I went on a little cycling trip and before you know it I end up on something called "Mystic Path". Coincidence? No way! It's fucking magic! A wizard did it!
I wanted to take a little break, so I stopped at a bench under a tree and sat down and took a little something to eat. It was delicious! Magic, I tell you!
So there I was. Just minding my own business. And suddenly this stupid bird in a tree starts dropping shit like hell! It was all over my clothes! It was a wizard! Some nasty wizard made that bird shit! It's the only logical explanation!

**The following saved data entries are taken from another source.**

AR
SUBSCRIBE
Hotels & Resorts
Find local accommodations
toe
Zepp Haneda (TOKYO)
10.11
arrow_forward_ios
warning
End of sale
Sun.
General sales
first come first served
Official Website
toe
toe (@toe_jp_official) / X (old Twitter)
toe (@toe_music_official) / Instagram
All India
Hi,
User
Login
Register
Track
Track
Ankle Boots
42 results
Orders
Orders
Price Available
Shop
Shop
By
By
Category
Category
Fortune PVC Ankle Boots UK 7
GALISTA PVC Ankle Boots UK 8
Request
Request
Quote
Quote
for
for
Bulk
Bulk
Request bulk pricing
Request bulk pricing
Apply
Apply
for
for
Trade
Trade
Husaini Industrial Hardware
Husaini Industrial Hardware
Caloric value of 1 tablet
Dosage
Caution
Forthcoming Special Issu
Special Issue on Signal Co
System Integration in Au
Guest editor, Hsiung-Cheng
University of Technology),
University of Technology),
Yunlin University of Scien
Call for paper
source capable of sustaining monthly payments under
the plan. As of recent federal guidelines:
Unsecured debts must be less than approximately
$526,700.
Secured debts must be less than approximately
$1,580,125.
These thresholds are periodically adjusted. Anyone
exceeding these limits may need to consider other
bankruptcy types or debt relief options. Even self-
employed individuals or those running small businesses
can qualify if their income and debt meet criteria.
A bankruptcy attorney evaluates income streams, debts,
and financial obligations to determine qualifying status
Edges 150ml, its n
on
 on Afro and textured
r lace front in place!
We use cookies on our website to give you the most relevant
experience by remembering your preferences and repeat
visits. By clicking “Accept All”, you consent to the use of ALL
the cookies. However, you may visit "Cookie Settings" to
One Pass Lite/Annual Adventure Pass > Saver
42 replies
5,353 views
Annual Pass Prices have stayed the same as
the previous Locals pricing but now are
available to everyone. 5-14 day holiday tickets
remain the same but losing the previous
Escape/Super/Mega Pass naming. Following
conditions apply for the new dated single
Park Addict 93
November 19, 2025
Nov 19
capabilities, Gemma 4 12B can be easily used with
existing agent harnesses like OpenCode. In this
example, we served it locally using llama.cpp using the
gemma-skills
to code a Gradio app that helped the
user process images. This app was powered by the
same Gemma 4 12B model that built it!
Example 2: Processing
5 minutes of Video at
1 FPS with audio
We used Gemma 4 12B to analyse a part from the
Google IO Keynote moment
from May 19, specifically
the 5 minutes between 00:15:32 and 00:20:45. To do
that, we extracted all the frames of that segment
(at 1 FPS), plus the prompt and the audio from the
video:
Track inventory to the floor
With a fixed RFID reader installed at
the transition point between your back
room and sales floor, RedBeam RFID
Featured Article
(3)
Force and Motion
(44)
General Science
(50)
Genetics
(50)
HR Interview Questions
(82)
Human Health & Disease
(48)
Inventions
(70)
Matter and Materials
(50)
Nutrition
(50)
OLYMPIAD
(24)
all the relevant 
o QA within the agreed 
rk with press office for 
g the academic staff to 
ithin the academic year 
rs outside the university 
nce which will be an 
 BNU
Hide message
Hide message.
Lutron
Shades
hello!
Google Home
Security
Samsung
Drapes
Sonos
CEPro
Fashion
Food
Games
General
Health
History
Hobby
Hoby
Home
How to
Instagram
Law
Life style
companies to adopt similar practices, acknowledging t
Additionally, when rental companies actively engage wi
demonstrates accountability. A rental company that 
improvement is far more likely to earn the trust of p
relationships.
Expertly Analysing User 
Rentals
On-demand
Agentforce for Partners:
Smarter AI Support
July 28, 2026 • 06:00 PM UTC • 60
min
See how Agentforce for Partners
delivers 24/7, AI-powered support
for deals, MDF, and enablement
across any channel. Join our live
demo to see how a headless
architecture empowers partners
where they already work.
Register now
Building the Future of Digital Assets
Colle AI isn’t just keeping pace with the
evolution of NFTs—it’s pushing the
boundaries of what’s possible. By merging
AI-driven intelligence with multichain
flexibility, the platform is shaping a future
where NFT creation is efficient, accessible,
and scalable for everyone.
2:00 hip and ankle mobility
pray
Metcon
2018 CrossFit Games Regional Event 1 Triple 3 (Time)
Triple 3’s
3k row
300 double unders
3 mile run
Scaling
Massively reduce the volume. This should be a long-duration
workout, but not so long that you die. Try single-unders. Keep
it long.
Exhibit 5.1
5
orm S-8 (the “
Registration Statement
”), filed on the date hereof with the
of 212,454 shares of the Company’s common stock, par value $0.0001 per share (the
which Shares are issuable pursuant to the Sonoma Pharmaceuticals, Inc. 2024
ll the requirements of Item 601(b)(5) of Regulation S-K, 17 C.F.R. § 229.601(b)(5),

So I got a clean T-shirt out of my backpack... Wait, how did I suddenly get a backpack with a clean T-shirt? AAAAAAAAA! A wizard did it! I'm sure of it!
And I got back on my bicycle and went back home. I turned on my computer, and what do I see? Somebody created a retrospective for A wizard did it! That's fucking magical!
I thought I might just as well try looking for some good images to fit with this retrospective, so I type in a few words and wouldn't you know it? Magnificent images that fit right into the article! A wizard did this! It's the only way!